Phosphatidylcholine coordinates ER-autonomous and ER-nonautonomous adaptations to unfolded protein response dysfunction.

The ER UPR plays a crucial role in maintaining proteostasis, with its dysfunction closely associated with aging and various diseases. However, how cells cope with ER UPR dysfunction remains largely unexplored. Here, we report that both ER-autonomous and ER-nonautonomous adaptive responses are activated by defects in the IRE-1/XBP-1 UPR branch in Caenorhabditis elegans. IRE-1/XBP-1 dysfunction not only triggers the activation of the PEK-1 UPR branch but also induces a lysosome-dependent cytosolic proteostatic response. Mechanistically, IRE-1/XBP-1 dysfunction downregulates phosphatidylcholine (PC) metabolism, reducing levels of membrane lipid PC. This PC deficiency drives BORC complex recruitment to lysosomes, triggering lysosomal activation.

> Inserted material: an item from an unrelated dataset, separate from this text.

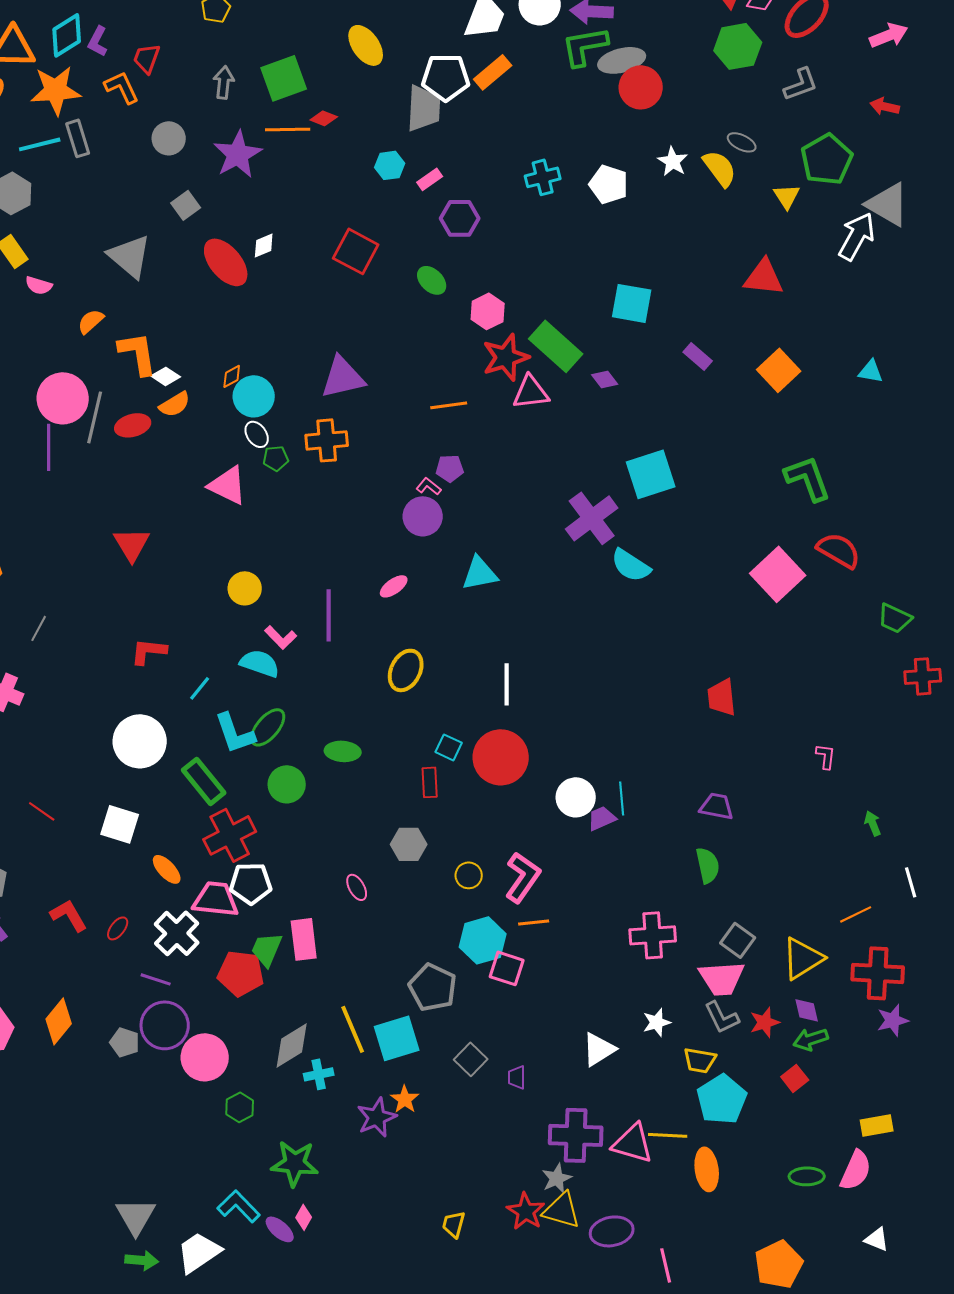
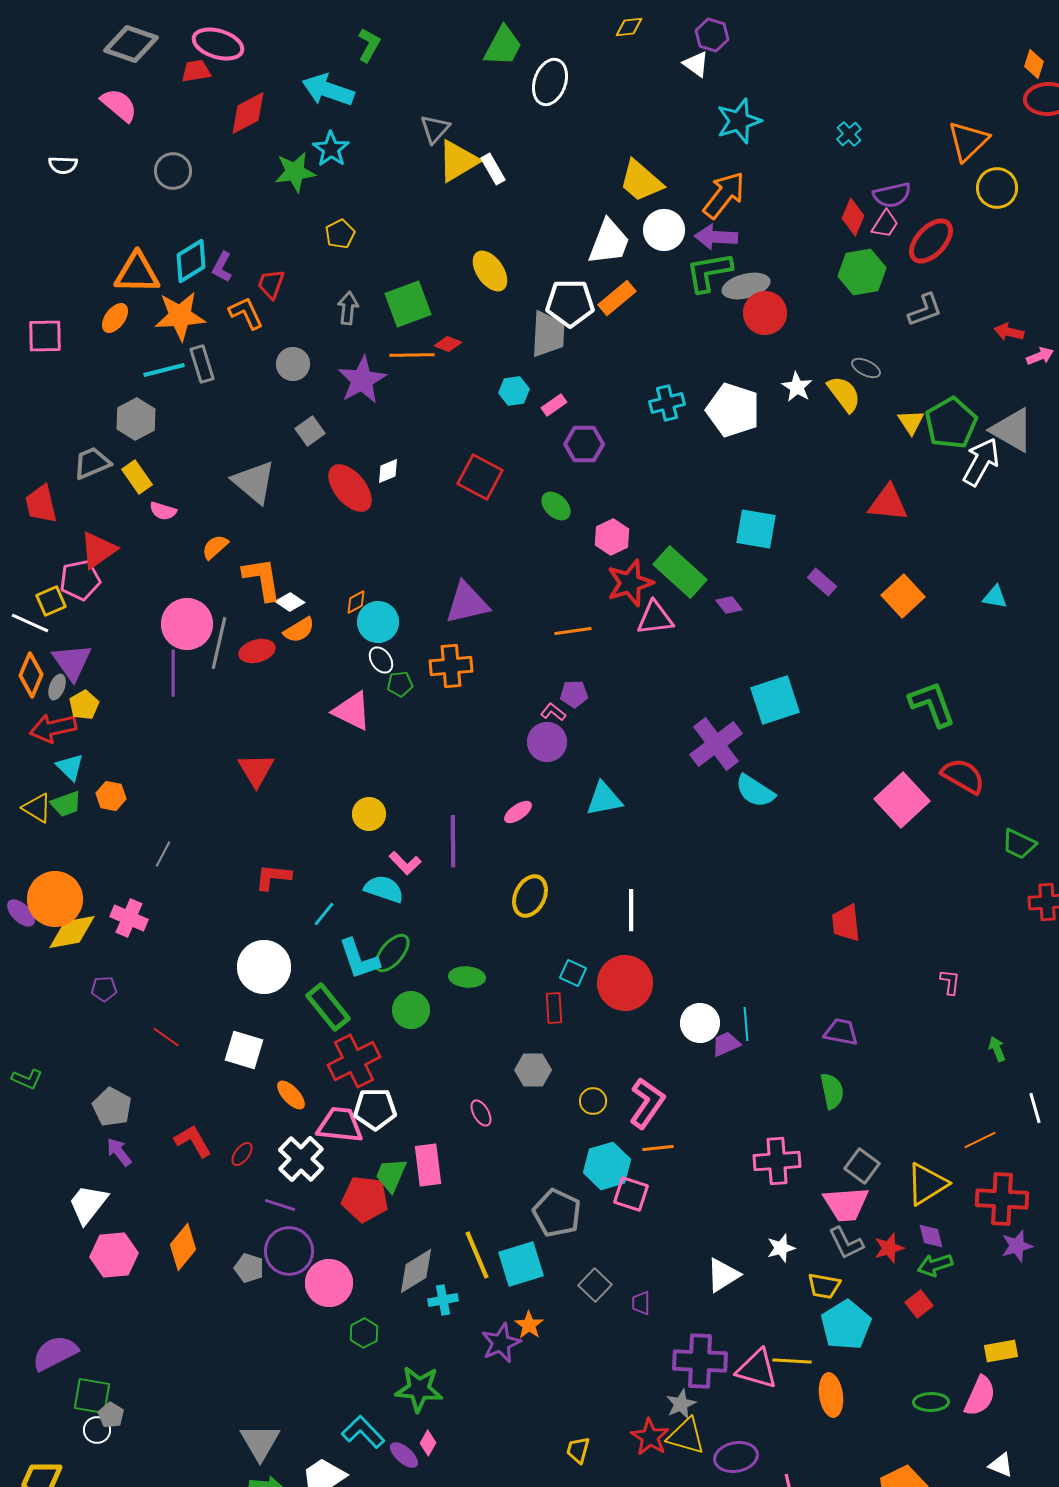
pink arrow: (889, 35) -> (1040, 356), moved, size x0.7
green pentagon: (827, 159) -> (951, 423), moved
white pentagon: (609, 184) -> (733, 410), size x1.4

Furthermore, suppression of phosphatidylcholine metabolism alone sufficiently activates both the ER UPR and lysosomal pathways, thereby enhancing resilience to proteostatic stress and contributing to longevity. These findings provide insights into how cells integrate distinct adaptive responses to maintain systemic proteostasis when the ER UPR is compromised and identify phosphatidylcholine as a potent regulator of proteostasis and aging.